Obviously, I despise almost everything Francis stands for (I wholeheartedly agree with his anti-war position, though). But that doesn’t mean I don’t have an enormous amount of respect for his intellectual prowess or his unflinching honesty. It’s so rare these days to hear such unalloyed views on race and culture on the right as Francis’s; most right-wing pundits are cowards like Bill O’Reilly, relying on codes and insinuation to cloak their real views on blacks, Jews, immigrants, etc. But Francis never minces words. So while Rush Limbaugh used coded language to denounce Monday Night Football’s Nicolette Sheridan/Terrell Owens segment, comparing it to the Kobe Bryant rape case, Francis attacked it head on:

“The message of the ad was that the white women are eager to have sex with black men, that they should be eager, and that black men should take them up on it.”

As I wrote in a previous post, the moral outrage over the Monday Night Football segment was so transparently rooted in middle-American discomfort with images of racial miscegenation. What was even more outrageous, though, was that no one on the right or the left had the courage to point out the true source of outrage. Except Francis. And though he expressed the outrage in abhorrent terms, he at least helped shatter the pretentious “moral values” veneer of the debate. It’s too bad the only answer to Francis’s column I’ve seen from the left is Brock’s letter demanding his silence. Where is the liberal op-ed blasting the Jim Crow racial attitude America exhibited after the Sheridan/Owens segment? Why did Frank Rich cower from the racial dimension of the incident? (“Let’s not go there,” he wrote).


Go ahead, Creators’ Syndicate, dump Francis. I won’t shed any tears. But no matter how many jobs he loses because of his white nationalist views—he was fired by the Washington Times for defending slavery—he will have an audience. People will find his columns online no matter what. And that is the true crux of the biscuit: as hard as it is to believe, many Americans agree with Francis. The more liberals indulge their persecution complex, the more emboldened they get.


Reactionary ideas need to be examined, debated and discredited, not forced into some dark, moldy basement where they can germinate and grow away from the view of polite middle-class society. Media Matters’ post on O’Reilly is a model for how to discredit the right. Demanding the silencing of someone who is simply more honest than O’Reilly is counterproductive, though. As disgusting as the New Republic’s attack on Edward Said as the “professor of terror” was, for instance, I don’t remember them ever demanding that Columbia University remove him from his post. Indeed, without Said engaged in debate over the Israeli occupation, Leon Wieseltier wouldn’t have had anyone to argue with. Attempting to silence controversial intellectuals should be left to the conservative apostles of McCarthy.

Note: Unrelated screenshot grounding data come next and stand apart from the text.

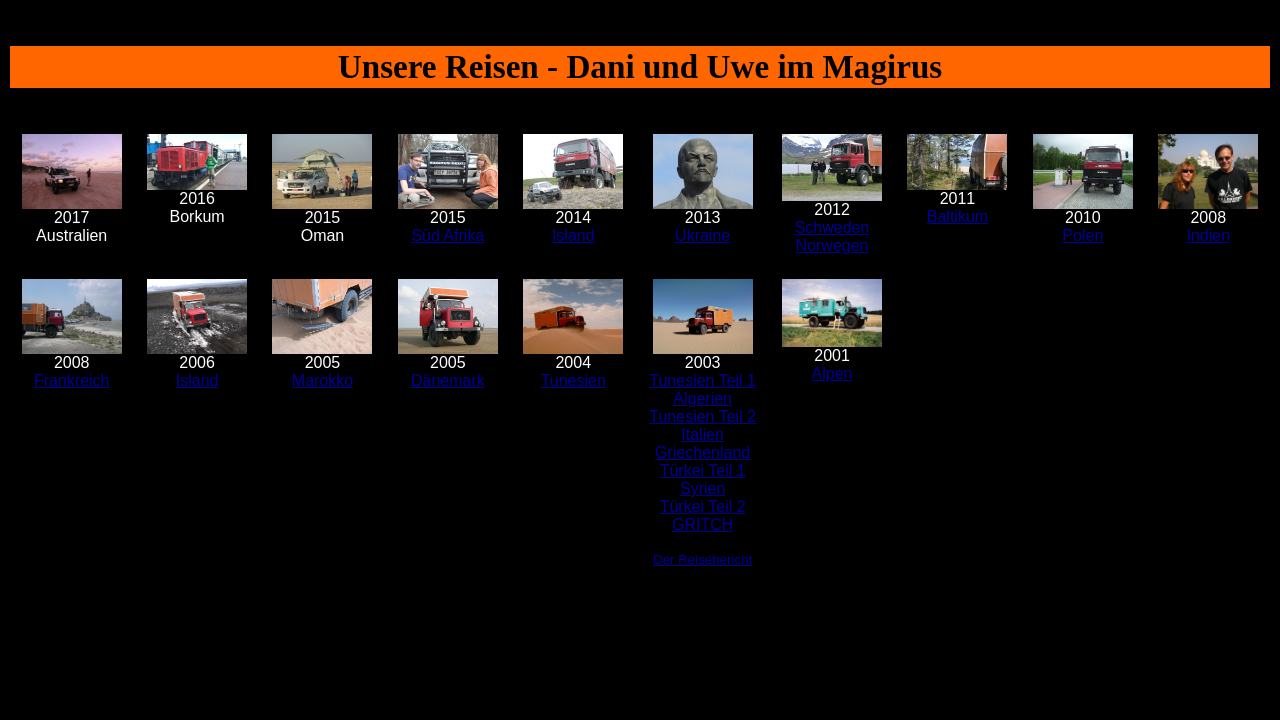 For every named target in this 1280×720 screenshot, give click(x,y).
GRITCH (702, 524)
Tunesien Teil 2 (702, 416)
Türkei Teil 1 (703, 470)
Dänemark (448, 380)
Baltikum (957, 216)
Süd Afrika (447, 235)
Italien (702, 434)
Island (573, 235)
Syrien (702, 488)
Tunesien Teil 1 (702, 380)
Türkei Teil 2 (703, 506)
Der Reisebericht (702, 559)
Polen (1082, 235)
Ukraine (702, 235)
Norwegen (832, 245)
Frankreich (72, 380)
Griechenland (702, 452)
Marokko (322, 380)
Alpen (832, 373)
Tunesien (573, 380)
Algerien (702, 398)
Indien (1208, 235)
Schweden (832, 227) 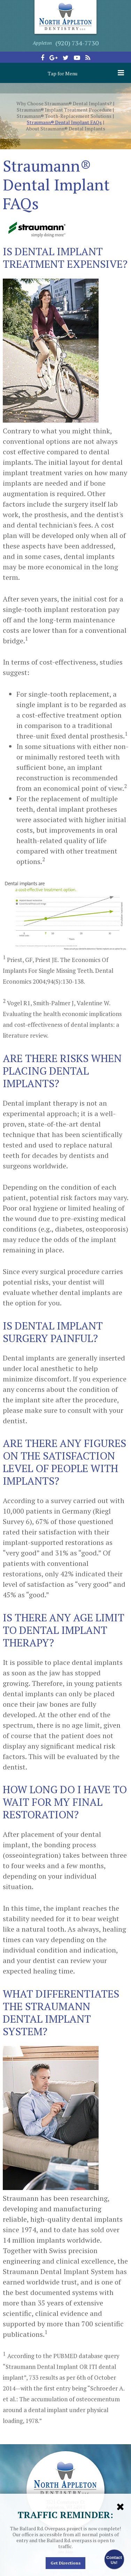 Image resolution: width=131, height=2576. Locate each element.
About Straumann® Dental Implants (65, 129)
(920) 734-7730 (77, 43)
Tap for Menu (86, 73)
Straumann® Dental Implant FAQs (64, 122)
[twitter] (66, 57)
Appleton (42, 42)
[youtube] (77, 57)
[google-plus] (53, 57)
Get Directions (65, 2563)
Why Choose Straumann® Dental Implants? (64, 103)
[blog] (87, 57)
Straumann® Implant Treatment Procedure (64, 110)
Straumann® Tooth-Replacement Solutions (64, 116)
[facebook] (42, 57) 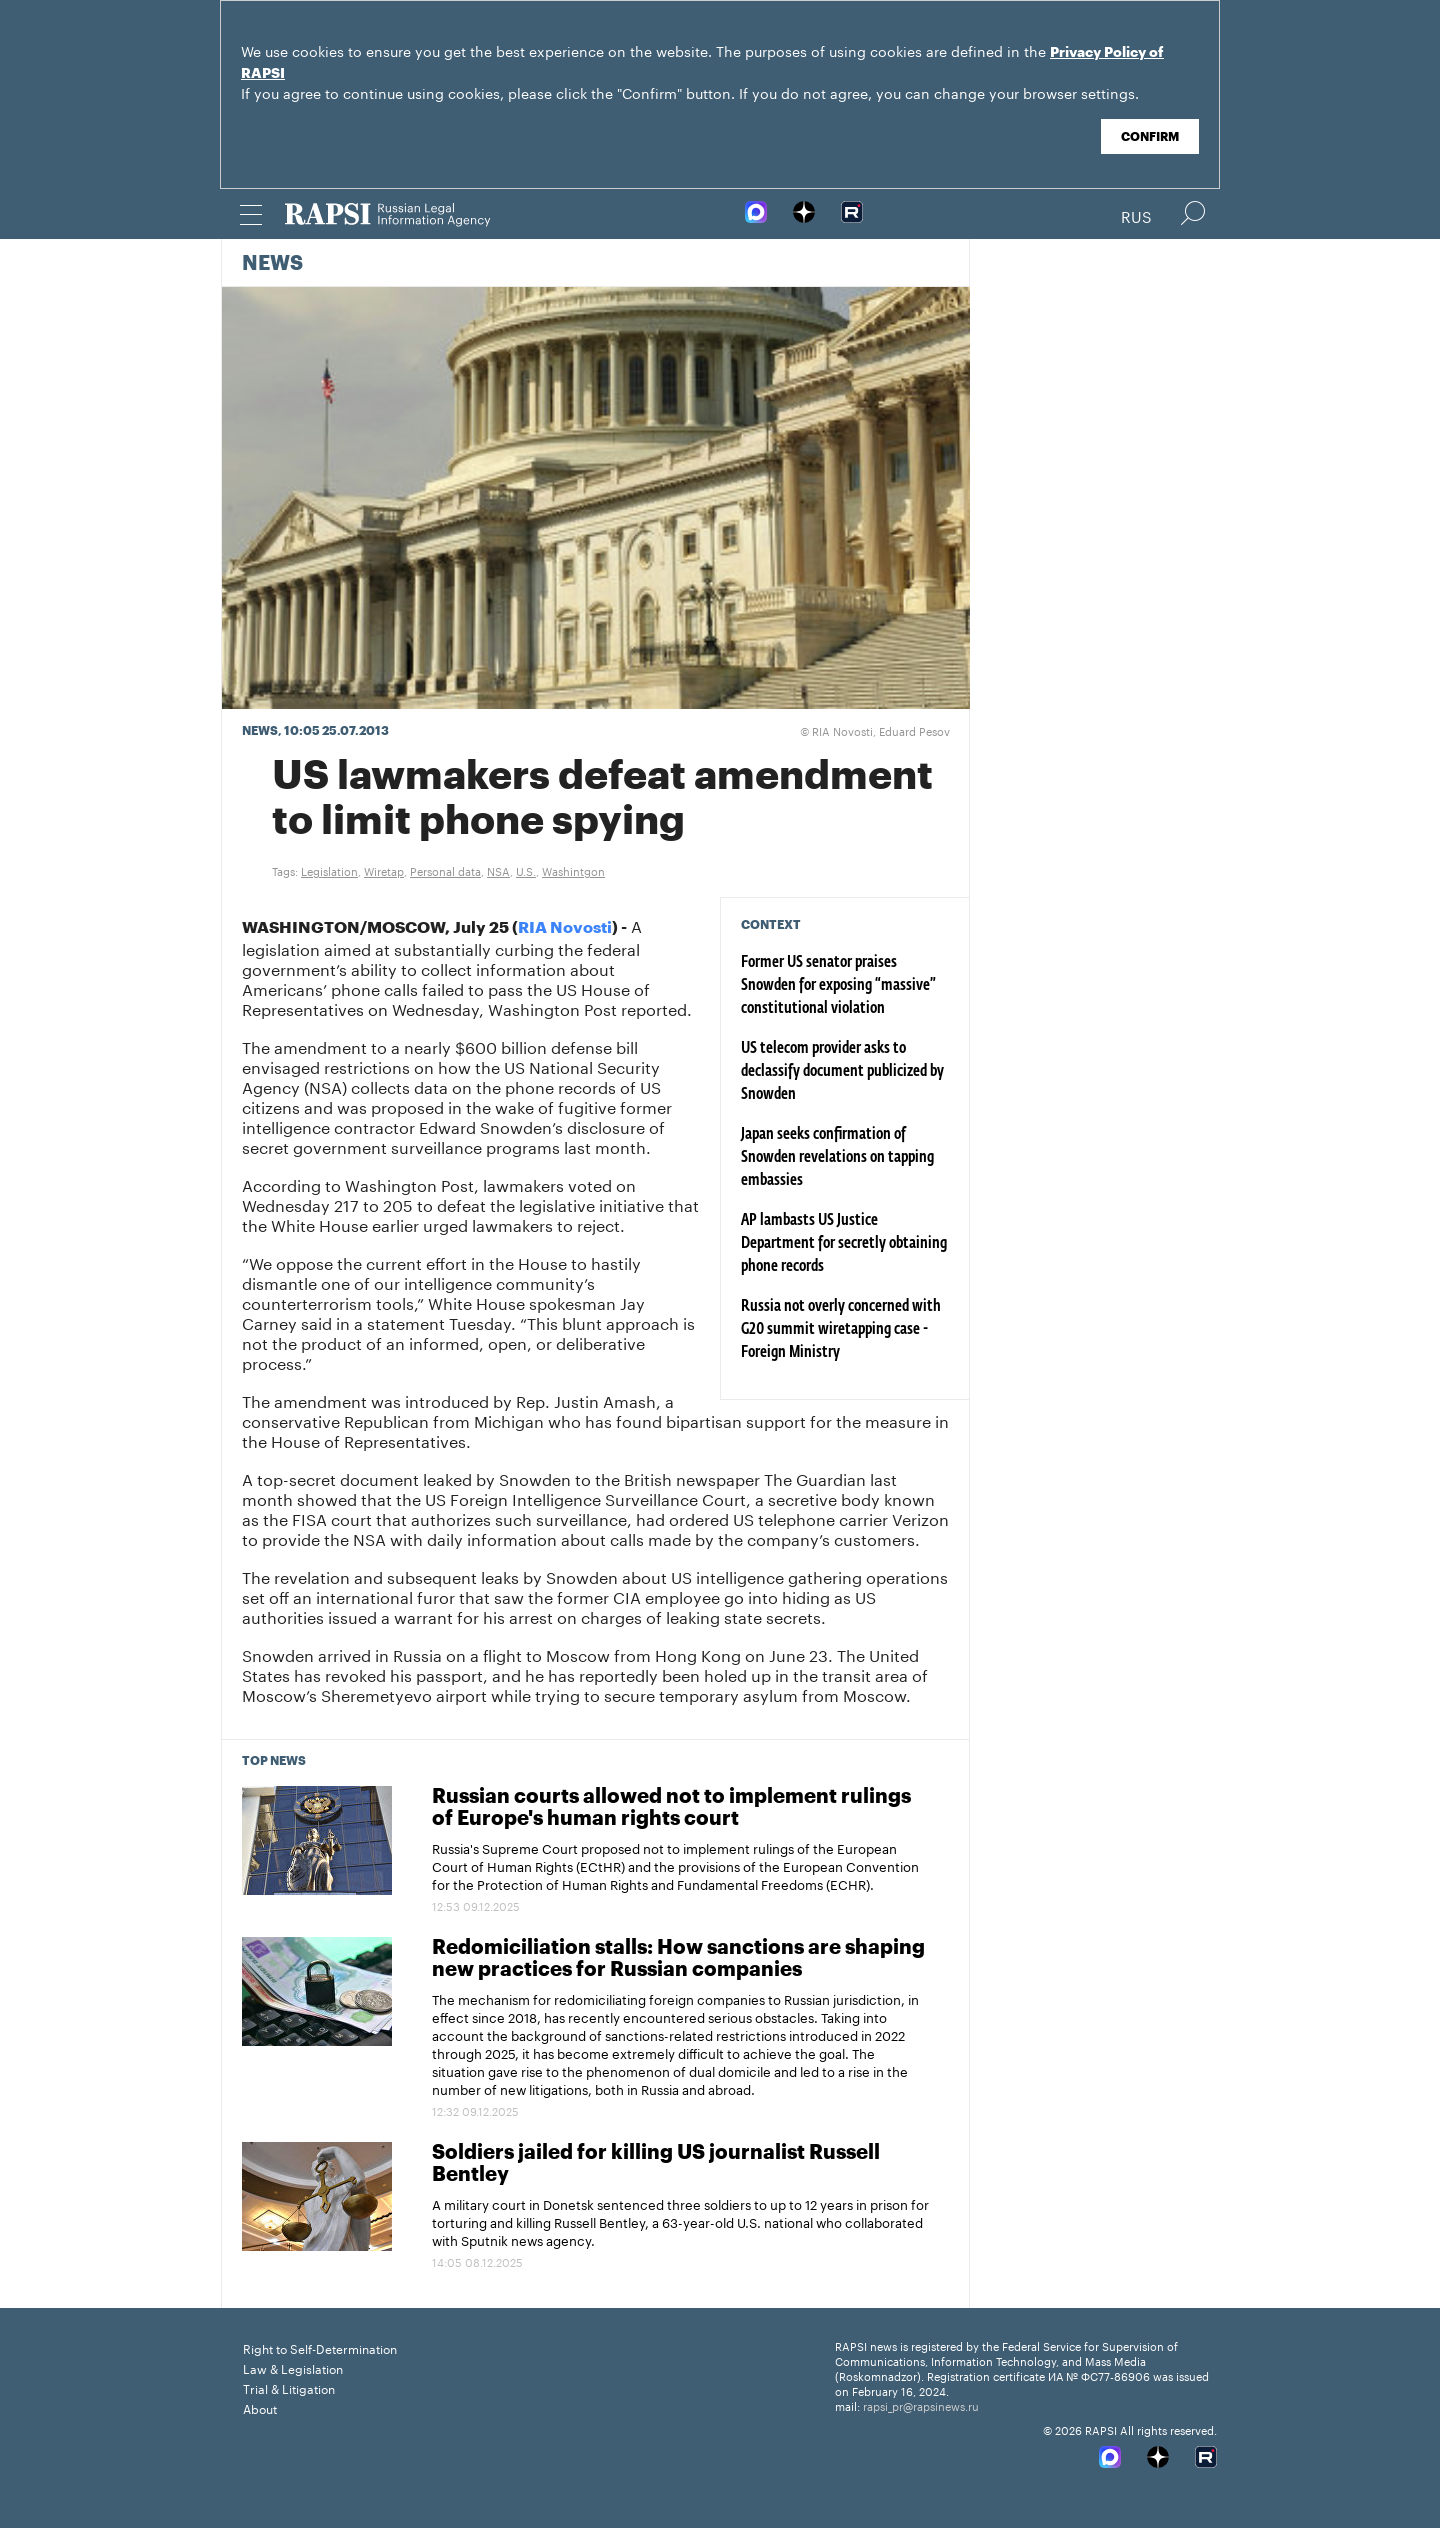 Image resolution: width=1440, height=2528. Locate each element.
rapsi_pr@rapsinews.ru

I read Francis because he has his finger on the pulse of the anti-immigrant movement, the paleoconservative intellectual movement and the neo-Confederate movement and he disseminates their views in an articulate fashion. And I spend endless hours researching these movements in order to expose their influence on American politics and discredit them. With more resources than me, there’s no reason Media Matters shouldn’t do the same.


One last thing: I find it incredibly ironic that Francis, this corpulent, old white guy from rural Virginia, is one of the only prominent columnists in America who writes about race and manages to rattle anybody’s cage. When was the last time the Times published an op-ed about race that was any more stimulating than some claptrap about poverty in the inner city? What happened to race as a political issue? It exists, it’s palpable, I can feel it in the air. It was a major factor in the presidential election—Bush won because he was the White Man’s candidate and everybody knows it. It is why Alabamans voted to keep segregation-era language in their state constitution. But it seems the punditocracy is too cowed to even touch race with a ten foot pole. “Mainstream” conservatives like O’Reilly encode their racial views while white liberals generally pretend racism died when Rosa Parks got a seat on the bus. And all we’re left with is Francis, which is bad, but better than nothing.